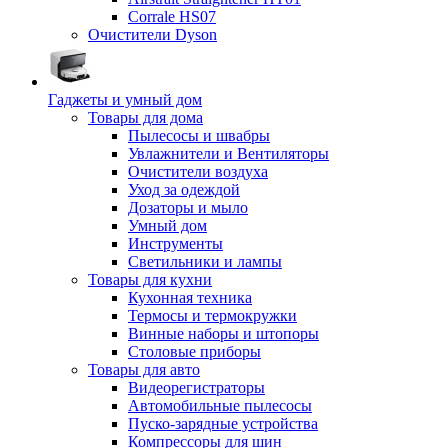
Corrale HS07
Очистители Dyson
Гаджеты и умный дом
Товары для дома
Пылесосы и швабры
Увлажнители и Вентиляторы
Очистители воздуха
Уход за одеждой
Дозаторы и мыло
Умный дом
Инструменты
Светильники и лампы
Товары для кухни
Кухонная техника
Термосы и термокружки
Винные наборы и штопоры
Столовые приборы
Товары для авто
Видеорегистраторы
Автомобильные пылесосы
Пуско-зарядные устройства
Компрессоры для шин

_ _ _ _ _ _ _

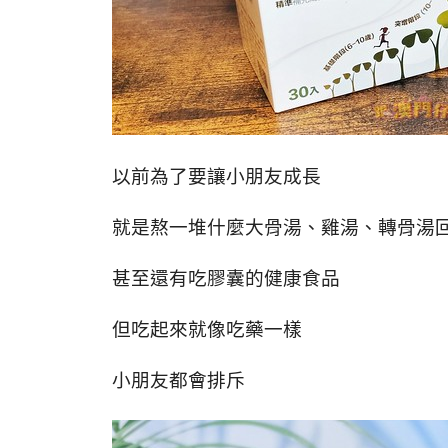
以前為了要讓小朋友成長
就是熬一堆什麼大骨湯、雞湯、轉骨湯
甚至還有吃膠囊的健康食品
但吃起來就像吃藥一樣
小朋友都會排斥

_ _ _ _ _ _ _

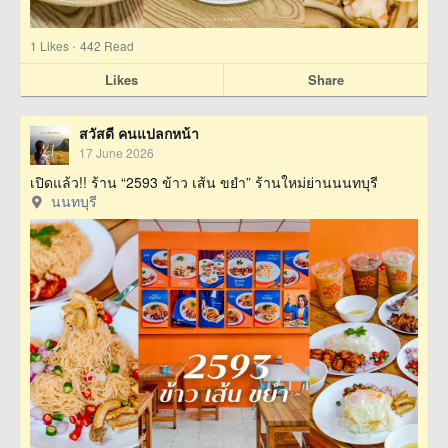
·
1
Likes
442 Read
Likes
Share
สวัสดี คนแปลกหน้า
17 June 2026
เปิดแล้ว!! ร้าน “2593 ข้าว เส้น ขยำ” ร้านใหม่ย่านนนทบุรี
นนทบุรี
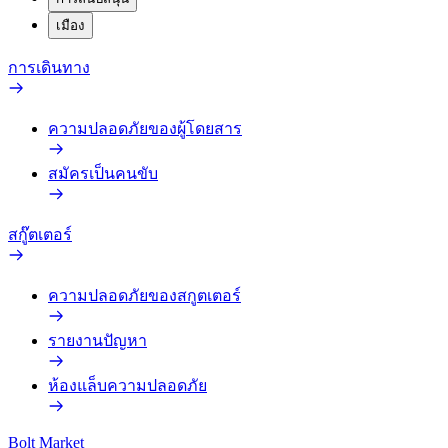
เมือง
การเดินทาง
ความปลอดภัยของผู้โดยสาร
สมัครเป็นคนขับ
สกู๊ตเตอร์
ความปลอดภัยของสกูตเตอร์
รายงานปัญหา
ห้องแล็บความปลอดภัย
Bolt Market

_ _ _ _ _ _ _

Exercise aim.
Retrieve every line above holding the word "Очистители".

Finished exercise.
Очистители Dyson
Очистители воздуха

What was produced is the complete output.